Shareconomy – teilen statt haben

Das gut situierte Zahnarztehepaar hat sich nach vielen Jahren von seinem VW-Bus getrennt. Die Familie wohnt mitten in der Stadt. Der ÖPNV ist vorbildlich. Wenn man dennoch mal ein Auto braucht, nutzt man „Car Sharing“:

“Ich habe meinen VW-Bus verkauft! Der stand sowieso 300 Tage im Jahr still. Wenn ich  jetzt mal ein Auto brauche, hole ich mir das bei cambio.” (Dr. Florian B.)

Der Begriff „Share Economy“ wurde von Harvard-Ökonom Martin Weitzman geprägt und besagt, dass sich der Wohlstand für alle erhöht, je mehr unter allen Marktteilnehmern geteilt wird. So wird im Jahre 2020, schätzt die Unternehmensberatung Arthur D. Little,  ein Fünftel der Autofahrenden keinen eigenen Wagen mehr haben, sondern ein Carsharing-Auto nutzen oder eine Mitfahrgelegenheit.

In der jüngeren Vergangenheit gewann der Begriff besonders auch durch das Internet an Bedeutung, weil Inhalte und Wissen zunehmend nicht mehr nur konsumiert, sondern mit Hilfe von Web-2.0-Technologien weiterverbreitet werden – Stichwort „wikipedia“. Die aktuelle Cebit hat den Begriff „Shareconomy“ zum diesjährigen Jahresmotto gemacht.

„Shareconomy“ beschreibt die Veränderung des gesellschaftlichen Verständnisses vom Haben zum Teilen. Dies zeigt sich auch bei der Nutzung von Gebrauchsgütern. Der Trend vom Besitzen geht stärker zum Nutzen bzw. vom Kaufen zum Leihen. So setzen sich zB Carsharing-Modelle als neue Form der Mobilität immer stärker durch, Musikportale erfreuen sich großer Beliebtheit, auch gibt es Trends beim Teilen von Land als „Gardensharing“, eine Unterform des „Landsharing“.

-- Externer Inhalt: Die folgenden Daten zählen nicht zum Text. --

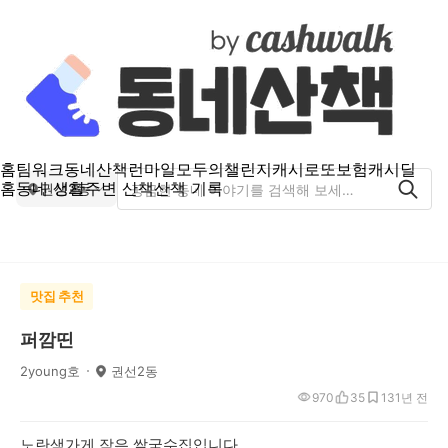
홈
팀워크
동네산책
런마일
모두의챌린지
캐시로또
보험
캐시딜
홈
동네 생활
주변 산책
산책 기록
권선2동
맛집 추천
퍼깜띤
2young호
권선2동
970
35
13
1년 전
노란색가게 작은 쌀국수집입니다.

Dabei gehorchen solche Entscheidungen nicht ausschließlich logischen oder öko-logischen Einsichten: Wenn die wirtschaftliche Lage schlechter wird, rücken Menschen dichter zusammen. Einst teilte man sich Zeitschriften im „Lesezirkel„, Landmaschinen oder gar ein ganzes Kühlhaus.

Der Wohlstand bröckelt inzwischen auch in Deutschland spürbar: Wer heute noch über ein beachtliches Mittelschichteinkommen verfügt, kann bereits ein oder zwei Jahre später Hartz IV-Empfänger sein – alles andere als erfreuliche Aussichten!

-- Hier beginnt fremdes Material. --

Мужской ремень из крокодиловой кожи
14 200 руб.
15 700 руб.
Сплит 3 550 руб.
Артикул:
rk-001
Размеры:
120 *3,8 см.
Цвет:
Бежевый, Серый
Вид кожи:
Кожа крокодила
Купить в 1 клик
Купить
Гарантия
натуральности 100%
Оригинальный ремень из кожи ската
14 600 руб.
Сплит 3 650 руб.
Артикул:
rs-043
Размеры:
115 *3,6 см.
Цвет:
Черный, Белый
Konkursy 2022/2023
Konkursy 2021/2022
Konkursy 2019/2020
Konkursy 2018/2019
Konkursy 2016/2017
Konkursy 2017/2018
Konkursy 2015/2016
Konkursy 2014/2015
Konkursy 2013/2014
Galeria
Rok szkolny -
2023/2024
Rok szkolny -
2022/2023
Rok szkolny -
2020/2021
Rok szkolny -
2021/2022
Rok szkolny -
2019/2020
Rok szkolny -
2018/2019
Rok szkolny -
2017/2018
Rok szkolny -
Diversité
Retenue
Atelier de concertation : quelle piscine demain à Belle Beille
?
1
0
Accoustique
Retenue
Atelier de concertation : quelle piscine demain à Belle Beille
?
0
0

Die Wirtschaft sieht solche Trends mit gemischten Gefühlen – Umsatzeinbußen stehen ins Haus, wenn sich in Zukunft zehn Menschen eine Auto, einen Rasenmäher oder einer Wochenzeitschrift teilen.

Manche Branchen versuchen sich auf diesen Trend einzustellen:

  • Man kann DVDs im Shop oder bei amazon leihen
  • Man leiht einmal im Jahr benötigte Gartenmaschinen im Baumarkt
  • Man teilt Wissen bei „wiki“ oder vielen anderen Portalen
  • Man tauscht seine Zeit gegen die anderer in Tauschbörsen

Auch die großen Automobilkonzerne betreiben beschäftigen sich inzwischen intensiv mit dem Thema. Gerade hat der Daimler-Konzern sich am Münchener Unternehmen Carpooling, dem Seitenbetreiber des Portals „Mitfahrgelegenheit.de“, beteiligt und bietet unter Car2goauch noch Hunderte von Mietautos in den Städten an. Schnelles und spontanes Buchen per Smartphone, verbunden mit Bewertungsmöglichkeiten, machen diesen neuen Trend erst interessant. Bereits im kommenden Jahr will man 100 Mio Umsatz damit erzielen.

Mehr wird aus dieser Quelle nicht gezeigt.